The $999,999 strategy
Some buyers deliberately purchase just under $1 million to take advantage of the lower down payment requirement:
| Purchase Price | Down Payment Required | Savings vs $1M |
|---|---|---|
| $999,999 | $75,000 (7.5%) + CMHC insurance | Down payment $125,000 less |
| $1,000,000 | $200,000 (20%) | — |
However, the $999,999 buyer pays CMHC insurance (approximately $35,000–$37,000 added to the mortgage), has a larger total mortgage, and a higher monthly payment. Run the numbers for your specific situation.
Income needed for a $1 million+ mortgage
Qualification examples (5-year fixed at 4.39%, qualifying at 6.39%)

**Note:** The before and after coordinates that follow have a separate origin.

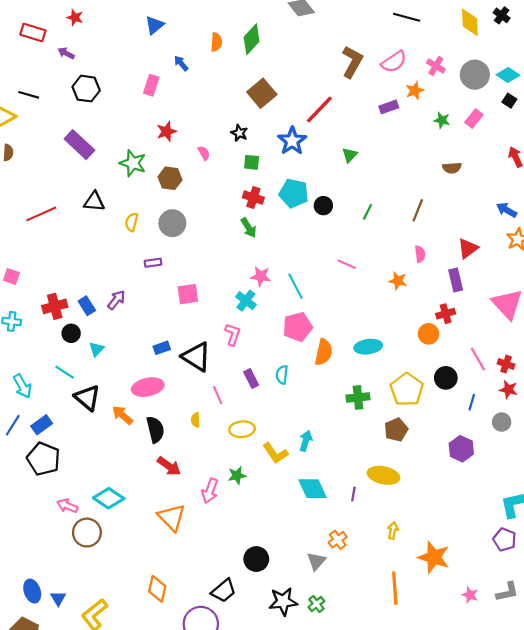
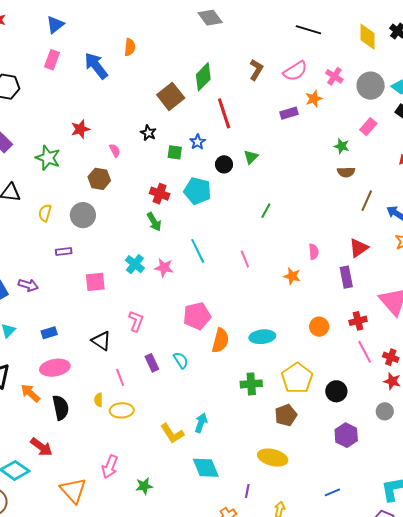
blue triangle: (154, 25) -> (55, 25), moved
green diamond: (252, 39) -> (203, 77), moved
brown L-shape: (352, 62) -> (256, 70), size x0.7
blue arrow: (181, 63) -> (96, 66), size x1.8
pink rectangle: (151, 85) -> (52, 60), moved
red line: (319, 110) -> (224, 113), turned -64
green star: (442, 120) -> (342, 146), moved
blue star: (292, 141) -> (198, 142), size x0.6
green square: (252, 162) -> (175, 152), moved
brown hexagon: (170, 178) -> (99, 179), moved
black circle: (323, 206) -> (224, 164), moved
brown line: (418, 210) -> (367, 201), moved
pink line: (347, 264) -> (245, 259), turned 42
cyan line: (295, 286) -> (198, 251), moved
purple arrow: (116, 300) -> (28, 285), turned 66
cyan cross: (246, 301) -> (135, 264), moved
red cross: (446, 314) -> (358, 321), moved
blue rectangle: (162, 348) -> (49, 333), moved
black triangle: (196, 357) -> (101, 341), size x0.7
cyan semicircle: (282, 375) -> (181, 360), turned 138
black circle: (446, 378) -> (336, 391), moved
blue line: (472, 402) -> (332, 492), moved, turned 49
yellow ellipse: (242, 429) -> (122, 410), moved
red arrow: (169, 466) -> (41, 447), moved
green star: (237, 475) -> (144, 486), moved
purple line: (353, 494) -> (247, 491), moved

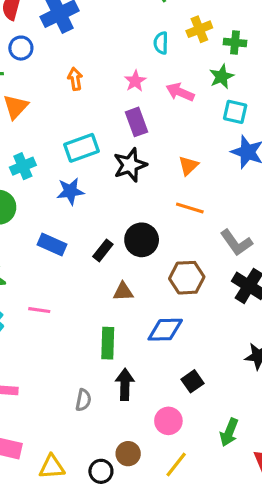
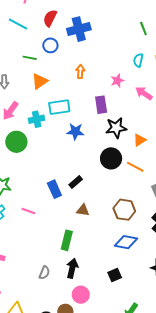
purple rectangle: (136, 122) -> (101, 105), moved
cyan rectangle: (82, 148) -> (59, 107), moved
black star: (130, 165) -> (116, 128), moved
blue star: (70, 191) -> (75, 131), moved
black circle: (142, 240) -> (111, 158), moved
blue rectangle: (52, 245) -> (54, 189), moved, turned 30
blue diamond: (165, 330) -> (126, 242), moved
pink circle: (168, 421) -> (81, 295), moved

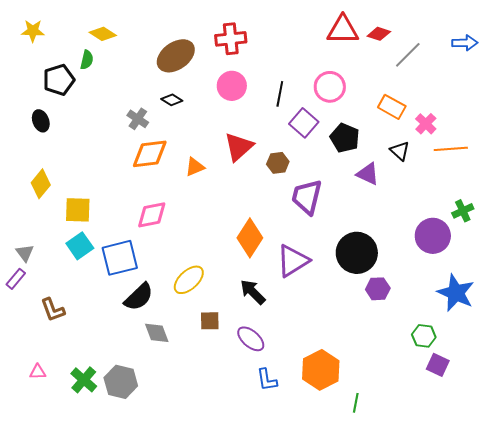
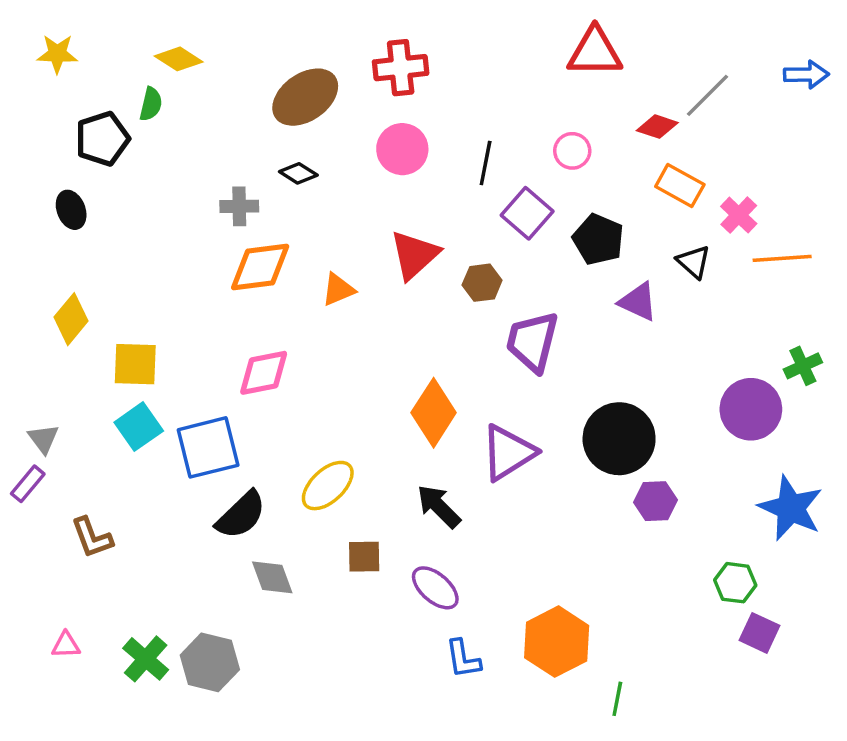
red diamond: (379, 34) -> (657, 127), moved
pink circle: (330, 87) -> (572, 151), size x0.7
gray cross: (138, 119) -> (239, 206), turned -35

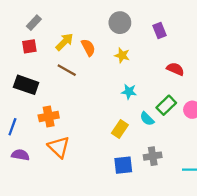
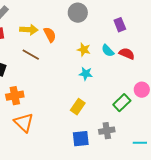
purple rectangle: (159, 31) -> (120, 25), moved
yellow arrow: (64, 42) -> (29, 30), turned 48
yellow star: (122, 55) -> (84, 50), moved
green rectangle: (166, 105) -> (122, 103), moved
cyan semicircle: (147, 119) -> (108, 51), moved

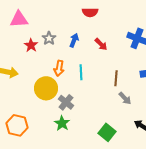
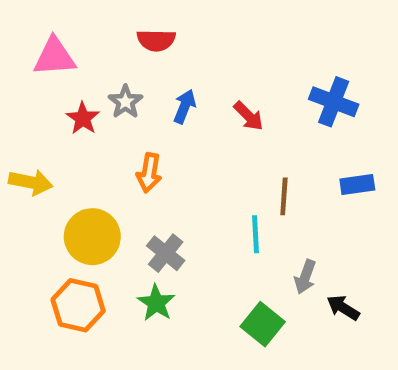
red semicircle: (90, 12) -> (156, 40), moved
cyan line: (81, 72) -> (256, 234), moved
yellow circle: (46, 88) -> (92, 237), moved
gray arrow: (125, 98) -> (305, 277), moved, turned 64
orange hexagon: (17, 125) -> (78, 305), moved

| Mortgage Amount | Property Tax (Annual) | Required Income (No Other Debts) | Required Income ($500/mo Car Payment) |
|---|---|---|---|
| $800,000 (from $1M purchase) | $8,000 | ~$195,000 | ~$220,000 |
| $1,000,000 (from $1.25M purchase) | $10,000 | ~$240,000 | ~$270,000 |
| $1,200,000 (from $1.5M purchase) | $12,000 | ~$290,000 | ~$320,000 |
| $1,600,000 (from $2M purchase) | $16,000 | ~$385,000 | ~$415,000 |
These estimates assume a 25-year amortization. A 30-year amortization (available for uninsured mortgages) reduces the income requirement by approximately 8%–10%.

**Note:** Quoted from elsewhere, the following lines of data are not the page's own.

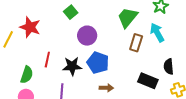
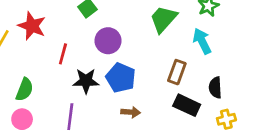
brown rectangle: (136, 43) -> (177, 72), moved
red line: (47, 60) -> (63, 54), moved

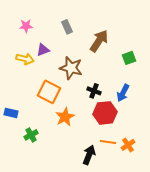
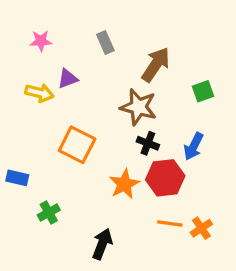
brown star: (71, 68) -> (138, 107), moved
orange star: (65, 117) -> (124, 184), moved
black arrow: (89, 155) -> (102, 244), moved

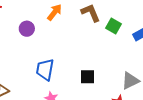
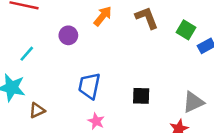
green square: (113, 26) -> (186, 30), moved

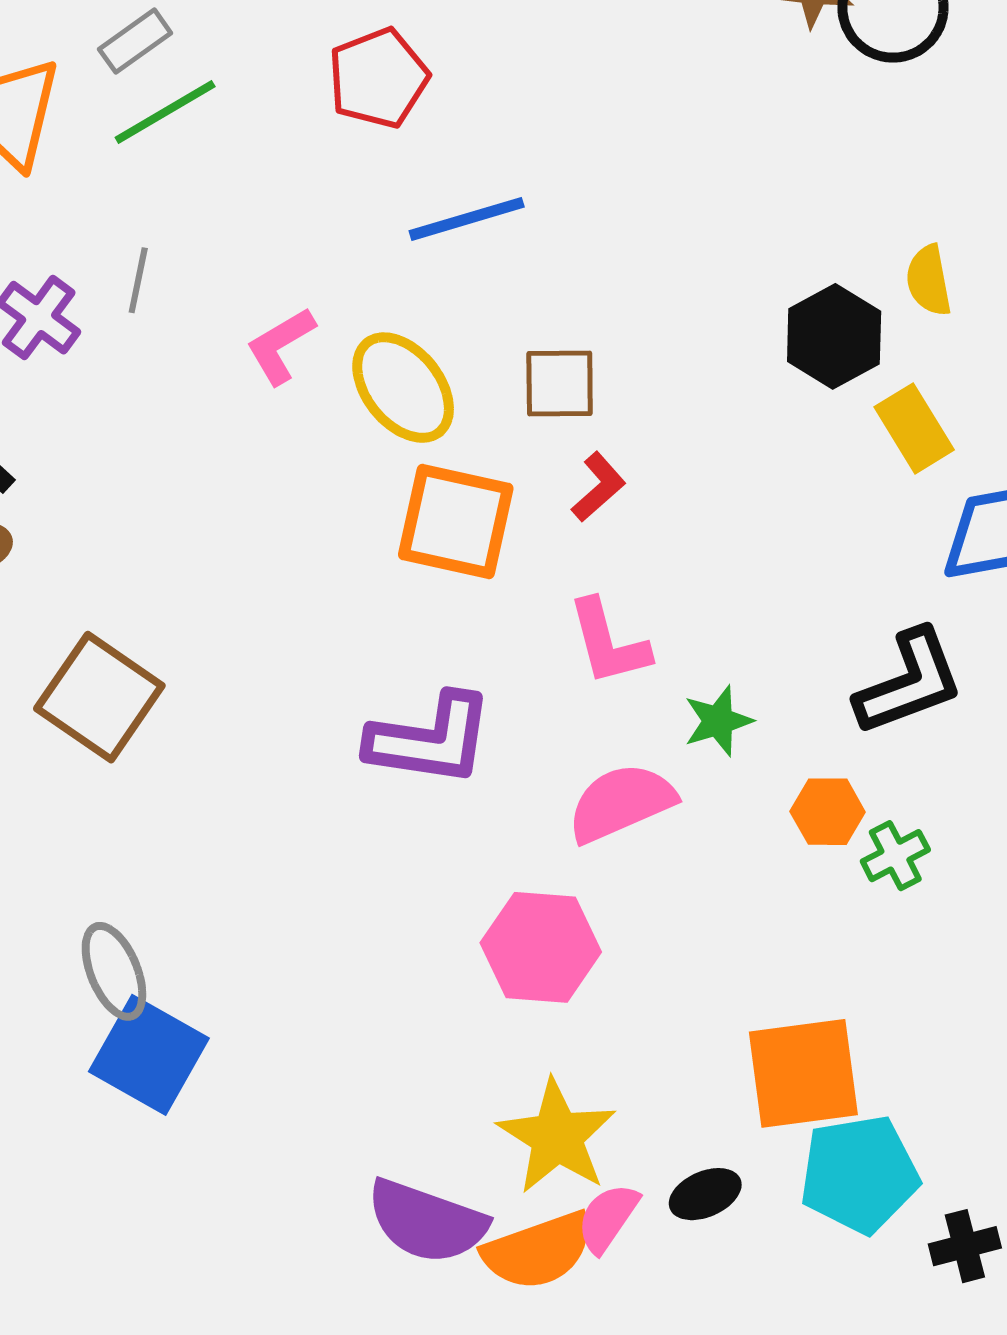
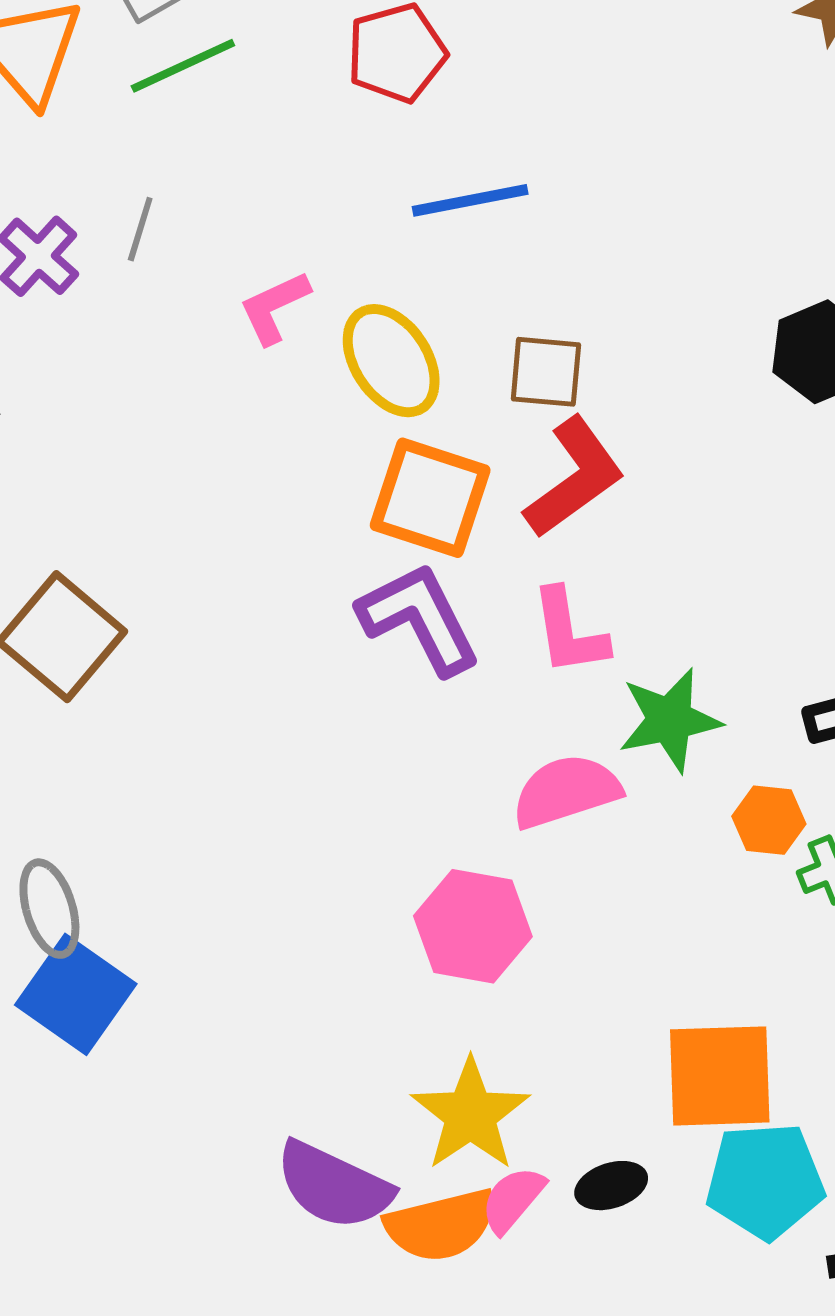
red L-shape: (598, 487) -> (574, 477), size x1.8
green star: (718, 721) -> (670, 720), size x1.5
purple L-shape: (430, 739) -> (419, 619), moved, turned -131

Using a 30-year amortization
Uninsured mortgages can have amortizations up to 30 years (some lenders offer 35), which lowers the monthly payment and helps with qualification:
| Mortgage | 25-Year Payment (4.39%) | 30-Year Payment (4.39%) | Monthly Savings | Income Saved |
|---|---|---|---|---|
| $800,000 | $4,379 | $3,993 | $386 | ~$10,600 less income needed |
| $1,000,000 | $5,474 | $4,991 | $483 | ~$13,300 less income needed |
| $1,200,000 | $6,569 | $5,989 | $580 | ~$15,900 less income needed |
The trade-off: a 30-year amortization costs significantly more in total interest (approximately 20%–25% more over the life of the mortgage).
Rate premium on uninsurable mortgages
| Category | Typical 5-Year Fixed Rate (2026) | Monthly Payment on $1M Mortgage | 5-Year Interest Cost |
|---|---|---|---|
| Insured | 4.04% | $5,249 | $185,316 |
| Insurable | 4.19% | $5,342 | $191,568 |
| Uninsurable ($1M+ home) | 4.39% | $5,474 | $200,013 |
| Difference (insured vs uninsurable) | +0.35% | +$225/month | +$14,697 over 5 years |
Over a 5-year term, the uninsurable rate premium costs approximately $14,700 more than an insured mortgage at the same balance.
Strategies for $1 million+ purchases
Maximize your down payment
| Down Payment Source | Strategy |
|---|---|
| Savings | Maximize TFSA and non-registered savings. Calculate how much more you need |
| FHSA | First Home Savings Account ($40K max). Can be used for any price point |
| RRSP HBP | Home Buyers’ Plan: withdraw up to $60,000 per person ($120,000 per couple) |
| Family gift | Immediate family gift with signed gift letter |
| Existing home equity | If upgrading, your current home equity becomes the down payment |
| Investment liquidation | Sell non-registered investments. Consider tax implications of capital gains |
Reduce your debt ratios
Every dollar of monthly debt reduces your borrowing power:
| Debt Eliminated | Monthly Payment | Approximate Mortgage Qualification Increase |
|---|---|---|
| Car lease/loan | $500 | +$90,000–$110,000 |
| Student loan | $400 | +$72,000–$88,000 |
| Credit card minimums | $300 | +$54,000–$66,000 |
| Line of credit | $200 | +$36,000–$44,000 |
Use rental income to qualify
If the property has a legal secondary suite or you plan to rent a portion:
- Most lenders add 50% to 80% of the expected rental income to your qualifying income
- Requires a market rent appraisal or existing lease agreement
- The property must have a legally conforming rental unit
- Some lenders are more generous than others — a mortgage broker can find the best option
Consider a longer amortization
A 30-year amortization reduces your monthly payment by approximately 7%–9% compared to 25 years, which can be the difference between qualifying and not. You can always make accelerated payments or lump-sum prepayments to pay it off faster.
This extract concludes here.